The University of Virginia is raising tuition on some students to give tuition breaks to others. This year entering freshman will pay $14,468 in tuition and fees. By September 2016, students will pay $16,000. [read_more]When room and board is added students will pay $30,000 per year. Under this new plan those students who are deemed to be in financial need will get an additional $10,000 break in tuition payments. The cutoff for assistance is family income of about $48,000, twice the poverty rate. This year approximately 35% of undergraduate students qualify for assistance while 65% pay the full rate.
David Ramadan (R-Loudoun) objects to this new plan. Although Delegate Ramadan is from an affluent part of the state, it’s also a very high cost of living area. Delegate Ramadan said this initiative is “not going to play well” in his district.
“This is redistribution of wealth,” Ramadan said. “This is simply outrageous. It’s not the job of any university to take money from one person and give it to another. They should be cutting costs to lower tuition, not raising it.”
Between 2009 and 2014 UVA increased tuition and fees by 21% which is more than some state schools and less than others. University of Maryland only increased their tuition by 6% but they had much higher tuition back in 2009.
The more the university of Virginia increases tuition and fees the more top students who they want to attract will look elsewhere.
More here.
5 comments
Doesn’t the Virginia Constitution require that taxes be raised only by our elected representatives? How is it possibly constitutional for state appointees (Board of Visitors) and a state employee (Teresa Sullivan) to impose taxes on anybody?
If the state Secretary of Transportation decided to charge owners of more expensive than average cars a $100 surcharge so he could then give $100 rebates to the owners of less than average value cars would that be OK?
How that is an intriguing take on it but I expect the left would start screaming title IX violations if it was actually placed in discussion.

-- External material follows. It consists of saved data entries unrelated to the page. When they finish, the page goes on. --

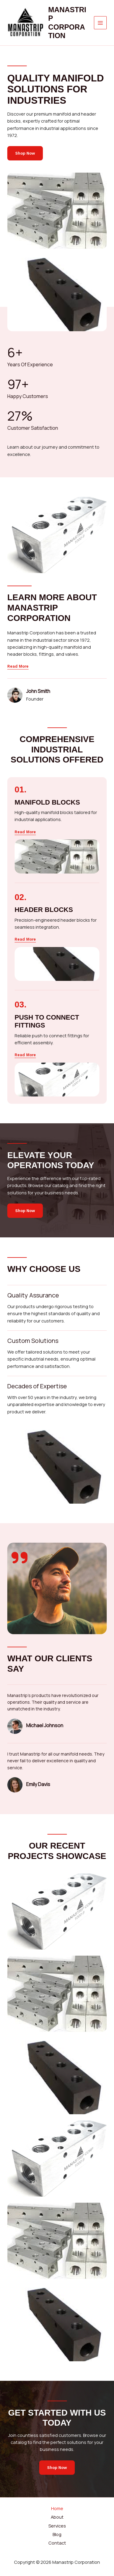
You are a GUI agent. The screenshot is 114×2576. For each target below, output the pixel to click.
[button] (25, 832)
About (57, 2517)
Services (57, 2526)
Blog (57, 2534)
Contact (57, 2543)
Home (57, 2508)
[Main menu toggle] (100, 22)
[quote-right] (19, 1557)
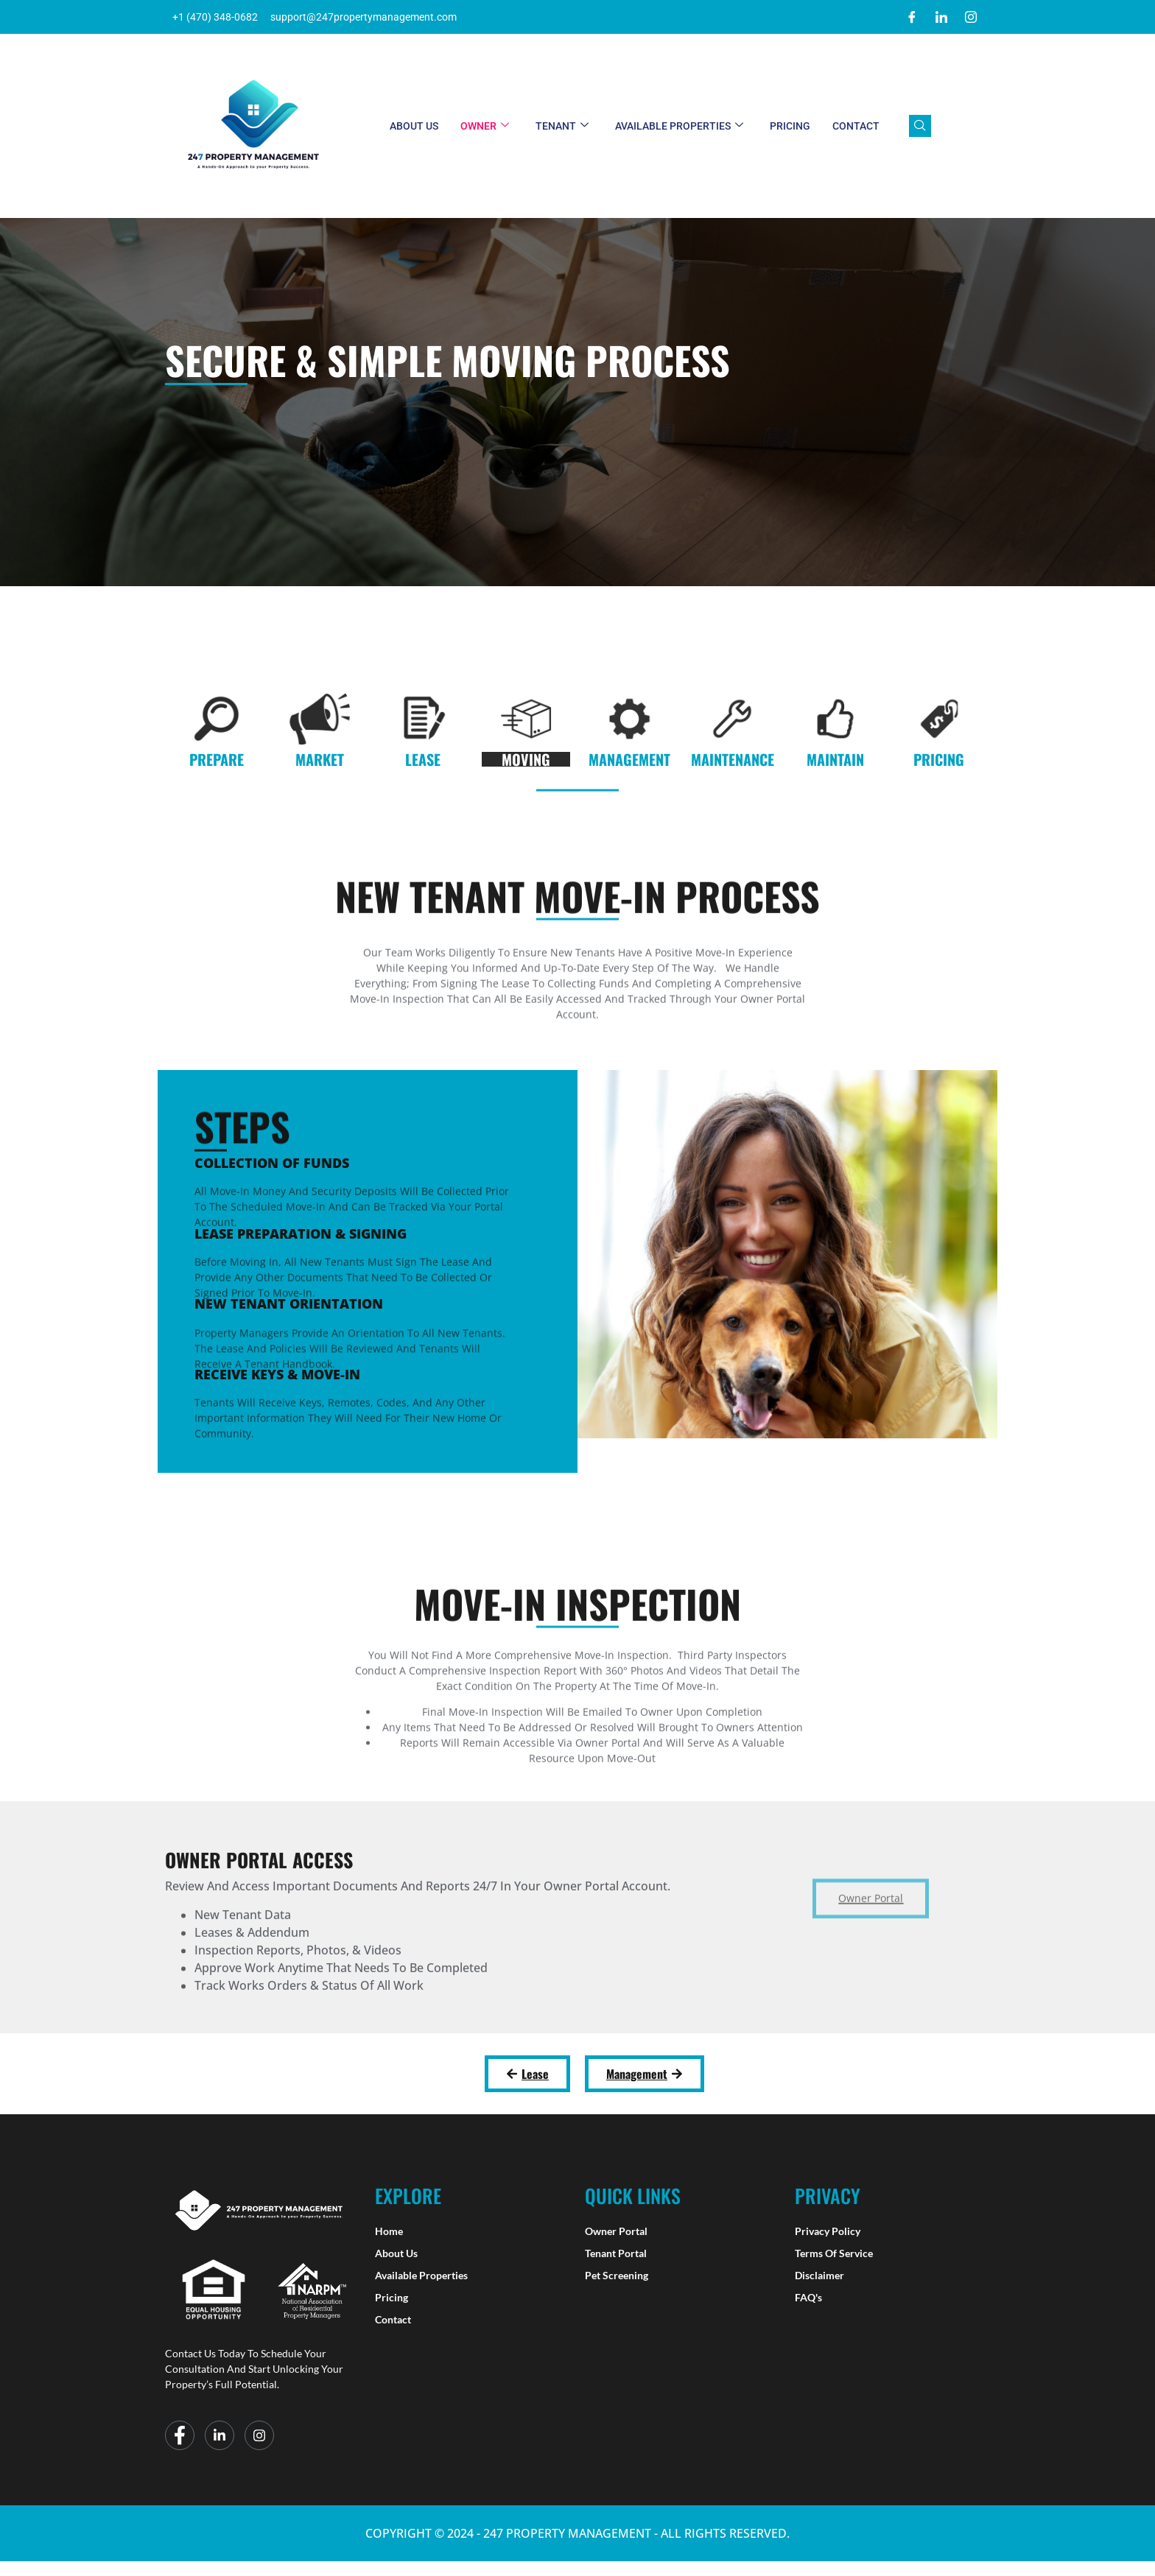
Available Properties (679, 126)
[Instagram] (971, 17)
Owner (484, 126)
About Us (414, 126)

Student loans are out of control, Tuition and Fees went up because the federal government will loan based on a percentage of the estimated cost of attendance. Since these loans are guaranteed by the Federal government, the schools get more money with no risk, simply by raising fees and tuition. The only problem is that the jobs these kids expected to get have moved off shore, and are no longer available. So a huge amount of these loans will default, simply because there are not enough jobs for the graduating kids.
This is not a justification of the UVA’s financial efficiencies or its student tuition assistance policies but the reality here is that from a pure funding view point the institution is NOT the typical state chartered school. Currently the average full time student equivalent (FTE) taxpayer funding to UVA is around $8.5K per year if you compare that to a comparable institution, like my alma mater UNC-Chapel Hill with an FTE support figure of $22.1K, the vastly different funding profiles become readily apparent. Delegate Ramadan and his district’s paying parents may feel aggrieved but I believe the reality is they don’t have a strong state funding position to leverage against UVA proposed current and likely future funding profile.
Again, I’d bet a close look at the growth in the number of administrators to faculty would show it’s a cause of much of the tuition rise. Much of this growth has come in administrators for things like Black Student Unions, Women’s Centers, Multicultural Centers, and university VPs for Diversity and Multiculturalism. In many cases, these people’s offices grow into fiefdoms, with assistants, and assistants to assistants. They need office space, operating expenses, salary money and money for special events and speakers.
I wouldn’t be surprised, for example, if after its recently fraternity rape hoax, UVA is planning to create a Special Assistant for Outreach and Education of Fraternities, who will serve as assistant to the Assistant of the VP for Women’s Issues (or whatever), while simultaneously serving as the university President’s liaison to the Maxine Platzer Lynn Women’s Center.
There are, of course, a variety of other programs funded at universities that address environmental and other social issues. These all require funding, often with soft money grants, which sometimes give the spouses of faculty part-time work.
The main thing is that actual teaching and education has taken taken a backseat to research and activism on social issues in many universities. That’s also evidenced in the rise in using adjunct faculty to teach. Students are getting ripped off, no matter how you look at it.